> _Task objective_
What lines of the data below include the word "ejercicio"? Report them by copying each.

> _Transcribed page contents_
**********

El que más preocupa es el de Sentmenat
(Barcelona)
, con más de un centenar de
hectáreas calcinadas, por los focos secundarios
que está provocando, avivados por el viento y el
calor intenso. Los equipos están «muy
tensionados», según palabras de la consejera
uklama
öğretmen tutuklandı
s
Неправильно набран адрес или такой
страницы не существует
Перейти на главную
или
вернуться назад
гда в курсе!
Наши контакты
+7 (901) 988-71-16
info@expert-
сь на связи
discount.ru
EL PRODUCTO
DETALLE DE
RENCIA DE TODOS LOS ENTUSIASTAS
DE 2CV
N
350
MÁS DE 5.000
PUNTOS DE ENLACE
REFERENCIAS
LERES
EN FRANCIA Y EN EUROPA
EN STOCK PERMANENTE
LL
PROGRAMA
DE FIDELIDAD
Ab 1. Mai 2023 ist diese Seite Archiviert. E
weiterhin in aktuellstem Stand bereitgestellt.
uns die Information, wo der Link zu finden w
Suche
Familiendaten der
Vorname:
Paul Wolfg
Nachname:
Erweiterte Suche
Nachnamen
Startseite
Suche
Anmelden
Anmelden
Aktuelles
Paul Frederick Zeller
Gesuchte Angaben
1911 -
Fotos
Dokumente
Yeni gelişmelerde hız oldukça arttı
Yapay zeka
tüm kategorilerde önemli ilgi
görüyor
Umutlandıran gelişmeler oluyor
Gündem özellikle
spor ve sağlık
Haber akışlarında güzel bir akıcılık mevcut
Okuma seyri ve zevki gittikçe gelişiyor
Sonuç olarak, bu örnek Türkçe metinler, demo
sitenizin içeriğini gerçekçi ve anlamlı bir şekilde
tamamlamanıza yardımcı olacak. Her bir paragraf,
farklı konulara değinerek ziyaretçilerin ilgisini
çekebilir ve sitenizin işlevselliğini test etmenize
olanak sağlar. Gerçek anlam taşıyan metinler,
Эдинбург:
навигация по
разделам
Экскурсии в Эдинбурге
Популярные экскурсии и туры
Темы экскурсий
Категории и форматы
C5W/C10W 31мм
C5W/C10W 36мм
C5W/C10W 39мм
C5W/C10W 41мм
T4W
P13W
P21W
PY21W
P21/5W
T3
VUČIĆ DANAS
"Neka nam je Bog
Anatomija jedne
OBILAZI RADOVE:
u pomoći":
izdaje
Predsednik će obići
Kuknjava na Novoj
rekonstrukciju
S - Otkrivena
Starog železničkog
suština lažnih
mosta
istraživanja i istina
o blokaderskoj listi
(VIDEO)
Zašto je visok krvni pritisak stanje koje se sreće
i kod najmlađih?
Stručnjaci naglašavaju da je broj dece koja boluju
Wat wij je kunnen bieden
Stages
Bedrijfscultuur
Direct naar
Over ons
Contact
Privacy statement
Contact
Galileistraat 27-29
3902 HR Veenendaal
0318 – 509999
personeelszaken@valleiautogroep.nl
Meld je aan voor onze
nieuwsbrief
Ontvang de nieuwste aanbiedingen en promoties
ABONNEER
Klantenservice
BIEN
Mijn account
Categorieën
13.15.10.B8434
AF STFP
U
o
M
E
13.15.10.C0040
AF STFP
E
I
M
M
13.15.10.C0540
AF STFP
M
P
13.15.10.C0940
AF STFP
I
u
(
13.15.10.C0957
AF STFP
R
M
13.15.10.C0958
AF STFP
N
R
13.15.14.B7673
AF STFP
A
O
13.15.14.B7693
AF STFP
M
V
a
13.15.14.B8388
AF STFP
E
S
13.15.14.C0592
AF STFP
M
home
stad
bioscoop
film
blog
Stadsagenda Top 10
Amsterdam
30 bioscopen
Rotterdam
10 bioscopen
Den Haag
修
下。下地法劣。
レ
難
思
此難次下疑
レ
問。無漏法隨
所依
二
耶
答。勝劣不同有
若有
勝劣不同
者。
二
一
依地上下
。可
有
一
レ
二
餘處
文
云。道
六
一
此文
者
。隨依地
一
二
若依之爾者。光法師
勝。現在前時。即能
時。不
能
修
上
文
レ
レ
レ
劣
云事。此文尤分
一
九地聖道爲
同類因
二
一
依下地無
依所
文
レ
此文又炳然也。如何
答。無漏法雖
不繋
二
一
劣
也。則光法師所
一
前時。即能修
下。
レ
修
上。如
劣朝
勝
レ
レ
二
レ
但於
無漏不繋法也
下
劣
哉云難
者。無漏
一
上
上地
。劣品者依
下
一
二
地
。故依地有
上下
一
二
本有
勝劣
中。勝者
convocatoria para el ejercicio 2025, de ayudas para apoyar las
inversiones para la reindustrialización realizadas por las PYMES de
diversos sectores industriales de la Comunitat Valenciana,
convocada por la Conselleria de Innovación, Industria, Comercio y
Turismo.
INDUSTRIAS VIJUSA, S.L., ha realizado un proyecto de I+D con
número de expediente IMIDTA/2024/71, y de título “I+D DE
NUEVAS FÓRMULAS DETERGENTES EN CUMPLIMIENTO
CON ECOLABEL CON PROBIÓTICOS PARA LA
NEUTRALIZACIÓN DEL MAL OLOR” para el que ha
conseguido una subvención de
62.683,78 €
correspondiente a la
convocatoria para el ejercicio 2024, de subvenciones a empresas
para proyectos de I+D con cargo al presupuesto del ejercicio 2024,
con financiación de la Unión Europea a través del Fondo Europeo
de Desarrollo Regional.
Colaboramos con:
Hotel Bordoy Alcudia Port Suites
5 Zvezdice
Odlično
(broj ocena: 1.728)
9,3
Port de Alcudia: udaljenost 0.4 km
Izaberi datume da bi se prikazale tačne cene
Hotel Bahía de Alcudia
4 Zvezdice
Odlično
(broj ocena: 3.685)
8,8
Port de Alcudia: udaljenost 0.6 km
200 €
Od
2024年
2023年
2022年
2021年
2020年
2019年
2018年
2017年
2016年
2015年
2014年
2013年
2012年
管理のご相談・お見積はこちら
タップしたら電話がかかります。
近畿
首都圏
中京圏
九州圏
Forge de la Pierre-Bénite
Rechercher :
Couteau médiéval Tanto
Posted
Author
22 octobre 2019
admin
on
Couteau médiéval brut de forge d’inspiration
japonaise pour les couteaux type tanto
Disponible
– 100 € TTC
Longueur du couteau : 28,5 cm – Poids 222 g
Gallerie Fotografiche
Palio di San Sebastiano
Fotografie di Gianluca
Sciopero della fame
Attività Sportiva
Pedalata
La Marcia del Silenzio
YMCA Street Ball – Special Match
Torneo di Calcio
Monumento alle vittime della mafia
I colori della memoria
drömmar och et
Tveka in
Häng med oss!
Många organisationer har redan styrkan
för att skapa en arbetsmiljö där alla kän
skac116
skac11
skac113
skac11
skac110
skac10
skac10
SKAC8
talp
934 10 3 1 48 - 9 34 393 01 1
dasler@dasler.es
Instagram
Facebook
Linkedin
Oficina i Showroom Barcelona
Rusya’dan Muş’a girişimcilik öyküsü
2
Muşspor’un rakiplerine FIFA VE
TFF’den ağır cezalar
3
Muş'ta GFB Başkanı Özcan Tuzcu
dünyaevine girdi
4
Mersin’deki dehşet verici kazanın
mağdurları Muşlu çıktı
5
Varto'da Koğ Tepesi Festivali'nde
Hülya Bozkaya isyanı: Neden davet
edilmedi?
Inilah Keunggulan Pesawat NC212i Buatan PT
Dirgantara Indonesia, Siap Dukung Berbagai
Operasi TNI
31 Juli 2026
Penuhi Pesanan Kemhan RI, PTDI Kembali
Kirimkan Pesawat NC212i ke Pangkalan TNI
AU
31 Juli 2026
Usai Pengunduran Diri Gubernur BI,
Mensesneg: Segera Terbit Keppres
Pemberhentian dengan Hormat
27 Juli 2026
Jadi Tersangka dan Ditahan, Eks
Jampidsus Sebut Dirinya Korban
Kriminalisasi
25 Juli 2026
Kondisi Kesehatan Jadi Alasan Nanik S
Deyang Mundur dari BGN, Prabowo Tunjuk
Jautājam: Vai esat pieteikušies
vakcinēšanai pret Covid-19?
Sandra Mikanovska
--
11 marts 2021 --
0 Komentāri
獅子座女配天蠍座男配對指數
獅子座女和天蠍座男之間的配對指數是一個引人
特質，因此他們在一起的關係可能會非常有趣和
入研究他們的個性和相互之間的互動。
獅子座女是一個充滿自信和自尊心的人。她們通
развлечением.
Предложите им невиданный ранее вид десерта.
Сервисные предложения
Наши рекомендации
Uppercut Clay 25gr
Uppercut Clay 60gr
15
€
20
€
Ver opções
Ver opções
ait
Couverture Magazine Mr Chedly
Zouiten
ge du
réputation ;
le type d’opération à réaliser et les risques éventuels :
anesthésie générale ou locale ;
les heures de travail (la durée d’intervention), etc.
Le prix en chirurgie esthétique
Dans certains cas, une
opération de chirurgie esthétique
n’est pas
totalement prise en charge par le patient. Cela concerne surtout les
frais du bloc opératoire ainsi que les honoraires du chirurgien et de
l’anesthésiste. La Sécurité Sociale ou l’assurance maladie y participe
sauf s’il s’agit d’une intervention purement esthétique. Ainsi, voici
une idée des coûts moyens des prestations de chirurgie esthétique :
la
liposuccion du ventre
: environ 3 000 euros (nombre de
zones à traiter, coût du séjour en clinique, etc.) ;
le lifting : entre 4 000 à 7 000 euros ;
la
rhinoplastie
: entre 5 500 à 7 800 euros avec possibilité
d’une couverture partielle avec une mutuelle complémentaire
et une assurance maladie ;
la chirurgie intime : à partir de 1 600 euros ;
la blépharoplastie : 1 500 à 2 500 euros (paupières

**********

> _Reply_
convocatoria para el ejercicio 2025, de ayudas para apoyar las
convocatoria para el ejercicio 2024, de subvenciones a empresas
para proyectos de I+D con cargo al presupuesto del ejercicio 2024,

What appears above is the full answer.